WHAT YOU NEED TO DO - Your job is to copy all the entries precisely as they stand.

——————

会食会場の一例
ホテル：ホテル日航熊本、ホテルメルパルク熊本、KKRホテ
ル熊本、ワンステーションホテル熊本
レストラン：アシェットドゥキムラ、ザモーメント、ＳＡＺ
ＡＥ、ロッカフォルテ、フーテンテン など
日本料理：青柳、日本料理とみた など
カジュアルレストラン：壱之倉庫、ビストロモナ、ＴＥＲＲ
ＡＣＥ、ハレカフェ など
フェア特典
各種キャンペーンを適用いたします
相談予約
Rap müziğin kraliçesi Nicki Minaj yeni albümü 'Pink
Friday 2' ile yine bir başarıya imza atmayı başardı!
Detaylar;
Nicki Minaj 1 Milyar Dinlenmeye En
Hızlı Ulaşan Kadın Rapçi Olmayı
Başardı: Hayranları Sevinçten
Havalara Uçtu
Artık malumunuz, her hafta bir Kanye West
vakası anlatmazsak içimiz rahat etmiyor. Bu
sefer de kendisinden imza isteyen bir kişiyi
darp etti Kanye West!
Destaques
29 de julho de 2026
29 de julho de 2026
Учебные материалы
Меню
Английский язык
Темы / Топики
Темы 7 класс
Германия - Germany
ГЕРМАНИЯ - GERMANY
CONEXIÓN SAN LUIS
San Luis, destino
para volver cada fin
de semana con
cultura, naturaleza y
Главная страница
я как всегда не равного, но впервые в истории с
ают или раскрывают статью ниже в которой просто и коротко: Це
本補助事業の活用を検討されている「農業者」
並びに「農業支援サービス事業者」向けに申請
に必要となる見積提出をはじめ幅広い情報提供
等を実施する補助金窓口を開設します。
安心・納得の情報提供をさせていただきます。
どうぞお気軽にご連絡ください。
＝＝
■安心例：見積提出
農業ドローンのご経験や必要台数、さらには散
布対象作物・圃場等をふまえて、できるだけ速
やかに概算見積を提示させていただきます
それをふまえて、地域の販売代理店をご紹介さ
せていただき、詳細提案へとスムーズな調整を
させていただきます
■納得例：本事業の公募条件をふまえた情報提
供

——————

ANSWER TO THIS EXERCISE -
会食会場の一例
ホテル：ホテル日航熊本、ホテルメルパルク熊本、KKRホテ
ル熊本、ワンステーションホテル熊本
レストラン：アシェットドゥキムラ、ザモーメント、ＳＡＺ
ＡＥ、ロッカフォルテ、フーテンテン など
日本料理：青柳、日本料理とみた など
カジュアルレストラン：壱之倉庫、ビストロモナ、ＴＥＲＲ
ＡＣＥ、ハレカフェ など
フェア特典
各種キャンペーンを適用いたします
相談予約
Rap müziğin kraliçesi Nicki Minaj yeni albümü 'Pink
Friday 2' ile yine bir başarıya imza atmayı başardı!
Detaylar;
Nicki Minaj 1 Milyar Dinlenmeye En
Hızlı Ulaşan Kadın Rapçi Olmayı
Başardı: Hayranları Sevinçten
Havalara Uçtu
Artık malumunuz, her hafta bir Kanye West
vakası anlatmazsak içimiz rahat etmiyor. Bu
sefer de kendisinden imza isteyen bir kişiyi
darp etti Kanye West!
Destaques
29 de julho de 2026
29 de julho de 2026
Учебные материалы
Меню
Английский язык
Темы / Топики
Темы 7 класс
Германия - Germany
ГЕРМАНИЯ - GERMANY
CONEXIÓN SAN LUIS
San Luis, destino
para volver cada fin
de semana con
cultura, naturaleza y
Главная страница
я как всегда не равного, но впервые в истории с
ают или раскрывают статью ниже в которой просто и коротко: Це
本補助事業の活用を検討されている「農業者」
並びに「農業支援サービス事業者」向けに申請
に必要となる見積提出をはじめ幅広い情報提供
等を実施する補助金窓口を開設します。
安心・納得の情報提供をさせていただきます。
どうぞお気軽にご連絡ください。
＝＝
■安心例：見積提出
農業ドローンのご経験や必要台数、さらには散
布対象作物・圃場等をふまえて、できるだけ速
やかに概算見積を提示させていただきます
それをふまえて、地域の販売代理店をご紹介さ
せていただき、詳細提案へとスムーズな調整を
させていただきます
■納得例：本事業の公募条件をふまえた情報提
供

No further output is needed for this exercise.